The First National Bank of Mason City, also known as Norwest Bank Building and City Center of Mason City, is a historic building located in Mason City, Iowa, United States. It was designed by the Des Moines architectural firm of Liebbe, Nourse & Rasmussen, and it was the only Mason City commission for this firm. Completed in 1911, it was constructed by C.E. Atkinson of Webster City, Iowa who had built several other H.F. Liebbe designs. The 6½-story building follows the Early Commercial style. It features modestly decorated main floor and attic level with five floors of rather plain brick construction in between. The bank occupied most of the first floor and some of the office space above, while the other office space was taken up by professional offices. By the 1960s the bank occupied the whole building.
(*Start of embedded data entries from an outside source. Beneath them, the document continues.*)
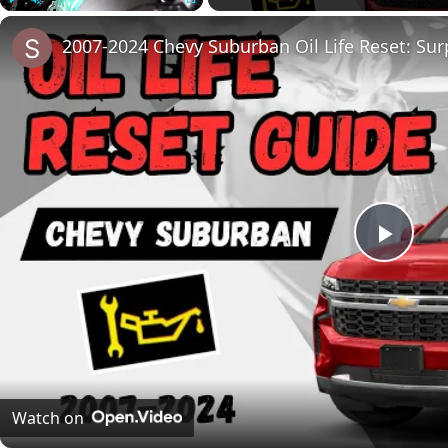
Play
Unmute
Fullscreen
2007-2024 Chevy Suburban Oil Life Reset: Surp
Play
Vide
Watch on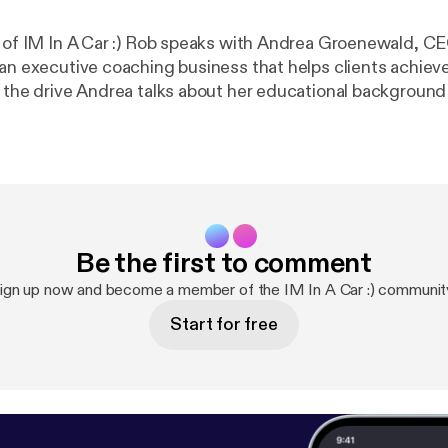
e of IM In A Car :) Rob speaks with Andrea Groenewald, CE
 an executive coaching business that helps clients achieve
 towards personal coaching, explains a few of the pillars
 and talks about some common behavioural triggers in the
to combat them.
Be the first to comment
ign up now and become a member of the IM In A Car :) communit
Start for free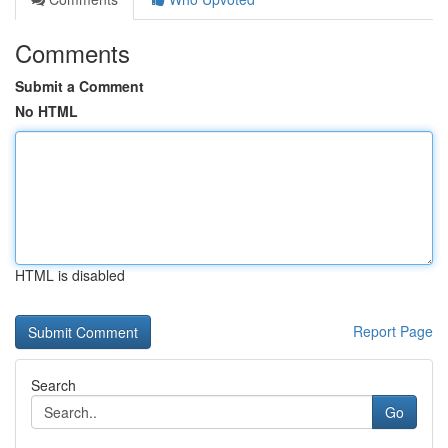
Comments
Submit a Comment
No HTML
HTML is disabled
Report Page
Search
Go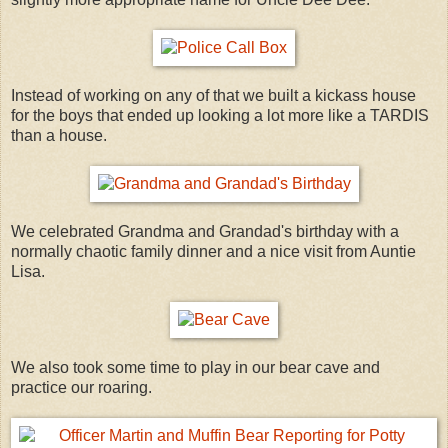
Instead of working on any of that we built a kickass house
for the boys that ended up looking a lot more like a TARDIS
than a house.
We celebrated Grandma and Grandad's birthday with a
normally chaotic family dinner and a nice visit from Auntie
Lisa.
We also took some time to play in our bear cave and
practice our roaring.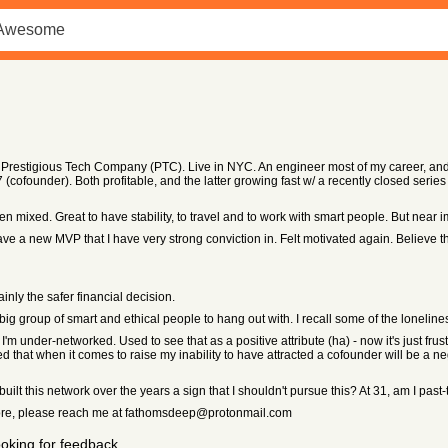
a Prestigious Tech Company (PTC). Live in NYC. An engineer most of my career, and 
ofounder). Both profitable, and the latter growing fast w/ a recently closed series B
ixed. Great to have stability, to travel and to work with smart people. But near im
ve a new MVP that I have very strong conviction in. Felt motivated again. Believe th
ly the safer financial decision.
 big group of smart and ethical people to hang out with. I recall some of the lonelin
I'm under-networked. Used to see that as a positive attribute (ha) - now it's just frus
d that when it comes to raise my inability to have attracted a cofounder will be a n
ilt this network over the years a sign that I shouldn't pursue this? At 31, am I past
n more, please reach me at fathomsdeep@protonmail.com
oking for feedback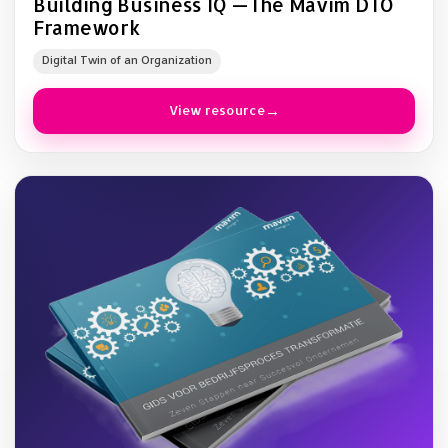
Building Business IQ —The Mavim DTO
Framework
Digital Twin of an Organization
View resource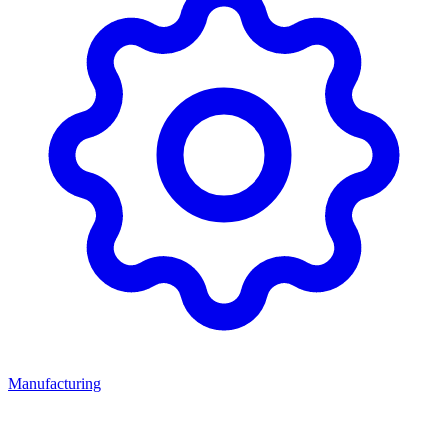
Manufacturing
A building to the north of the bank was torn down in 1982 and a two-story annex to the bank replaced it.

John Dillinger, Baby Face Nelson, John Hamilton and Tommy Carroll robbed the bank on March 13, 1934 and stole about $50,000. Dillinger was wounded in an exchange of gunfire during the heist.

The bank building was individually listed on the National Register of Historic Places in 1997, and as a contributing property in the Mason City Downtown Historic District in 2005. City Center of Mason City Inc. bought the building in 1995, and remodeled it into apartments and offices.